▶ _Input for this task_:
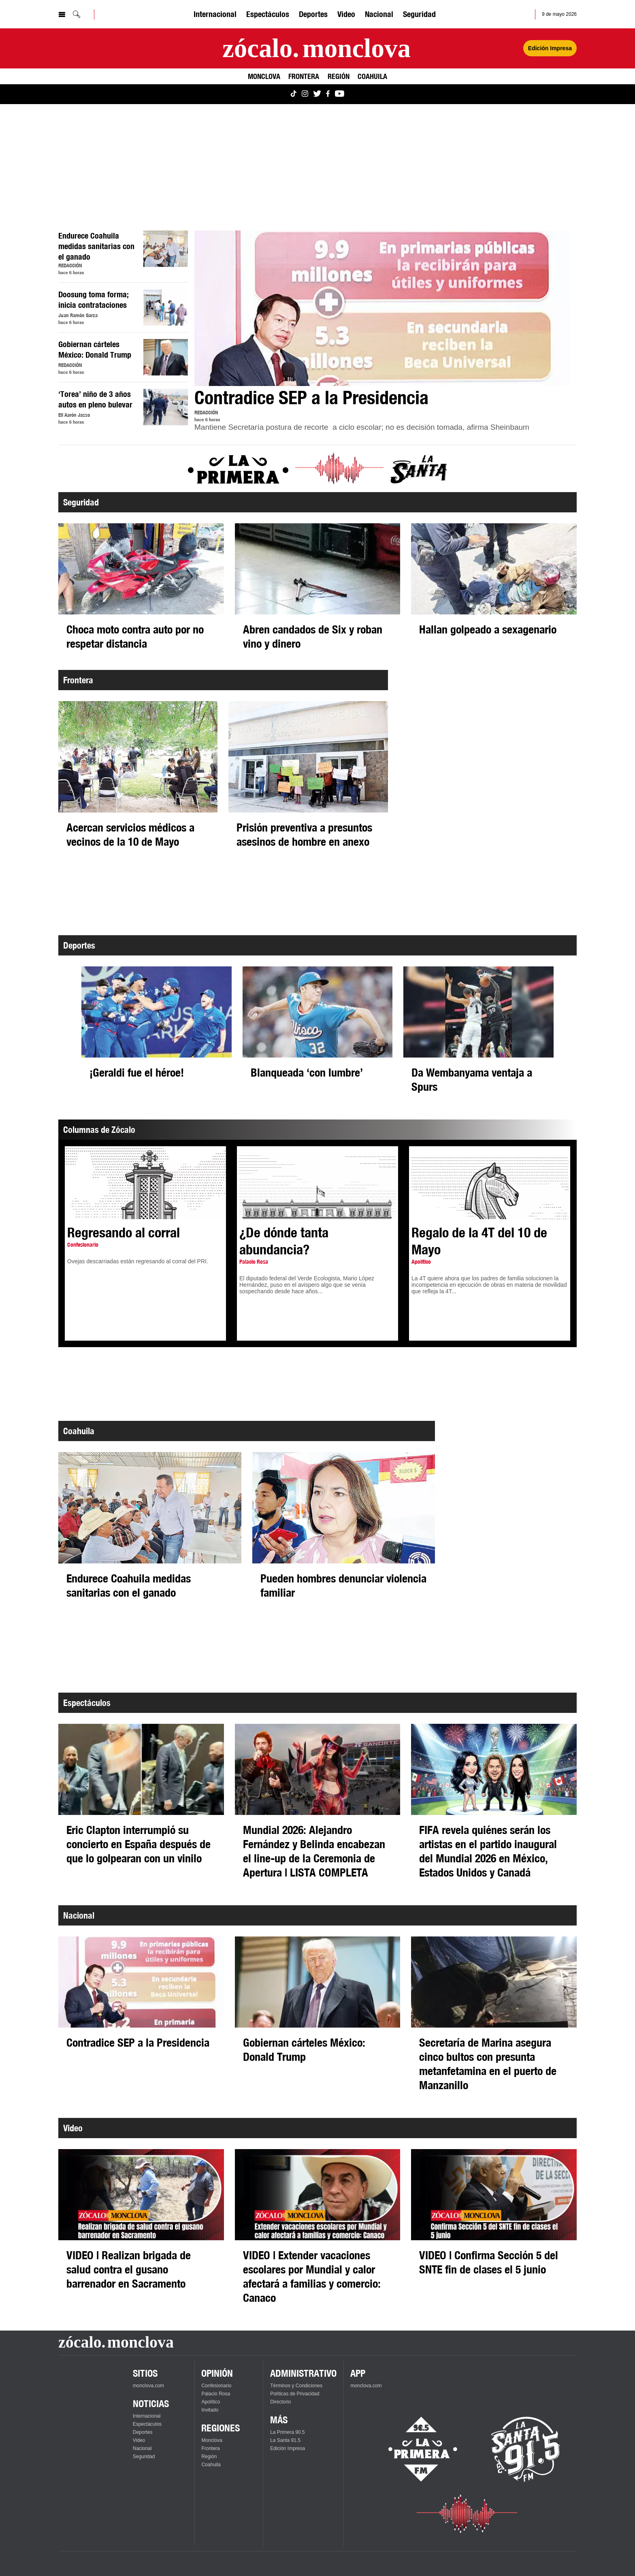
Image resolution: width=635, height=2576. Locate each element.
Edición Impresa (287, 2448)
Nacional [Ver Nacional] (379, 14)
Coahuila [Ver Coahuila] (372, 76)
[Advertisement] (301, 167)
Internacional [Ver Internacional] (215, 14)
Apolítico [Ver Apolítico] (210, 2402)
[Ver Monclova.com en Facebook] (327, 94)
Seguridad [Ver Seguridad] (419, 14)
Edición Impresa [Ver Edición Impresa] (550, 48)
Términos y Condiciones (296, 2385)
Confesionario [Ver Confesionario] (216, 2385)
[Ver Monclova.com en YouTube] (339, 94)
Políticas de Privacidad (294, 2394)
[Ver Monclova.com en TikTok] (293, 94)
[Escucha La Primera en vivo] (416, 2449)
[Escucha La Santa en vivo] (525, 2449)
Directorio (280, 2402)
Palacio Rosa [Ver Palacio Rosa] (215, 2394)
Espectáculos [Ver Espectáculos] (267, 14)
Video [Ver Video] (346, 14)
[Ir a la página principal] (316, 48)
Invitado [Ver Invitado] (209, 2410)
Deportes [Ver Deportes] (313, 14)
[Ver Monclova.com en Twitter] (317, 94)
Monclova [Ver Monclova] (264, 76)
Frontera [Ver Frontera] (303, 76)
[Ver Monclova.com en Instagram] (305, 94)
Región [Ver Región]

...

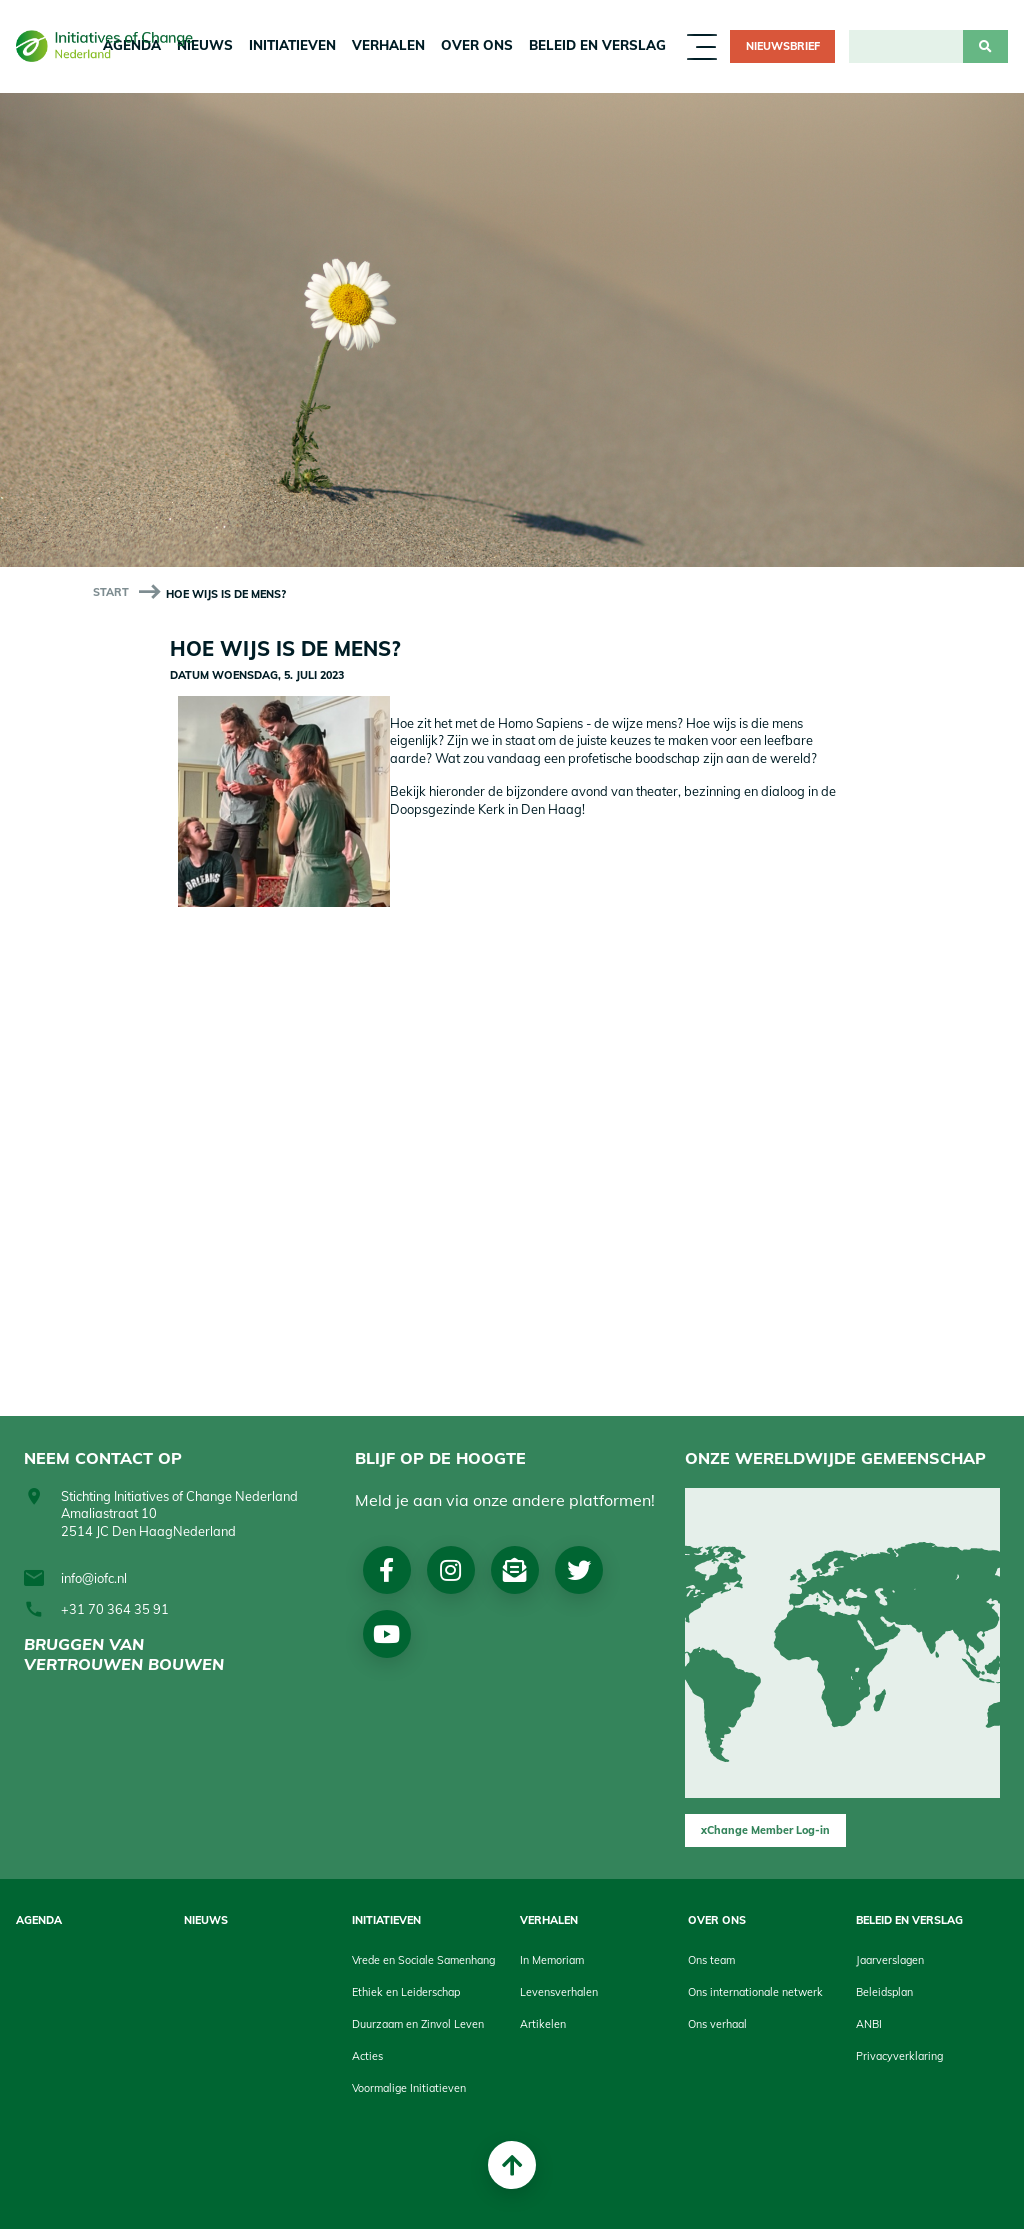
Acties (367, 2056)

▶ _Task details_: Given the records above, reproduce precisely and only the lines between the line holding "Video [Ver Video] (346, 14)" and the line holding "Región [Ver Región]", inclusive.

▶ _Result below_:
Video [Ver Video] (346, 14)
[Ir a la página principal] (316, 48)
Invitado [Ver Invitado] (209, 2410)
Deportes [Ver Deportes] (313, 14)
[Ver Monclova.com en Twitter] (317, 94)
Monclova [Ver Monclova] (264, 76)
Frontera [Ver Frontera] (303, 76)
[Ver Monclova.com en Instagram] (305, 94)
Región [Ver Región]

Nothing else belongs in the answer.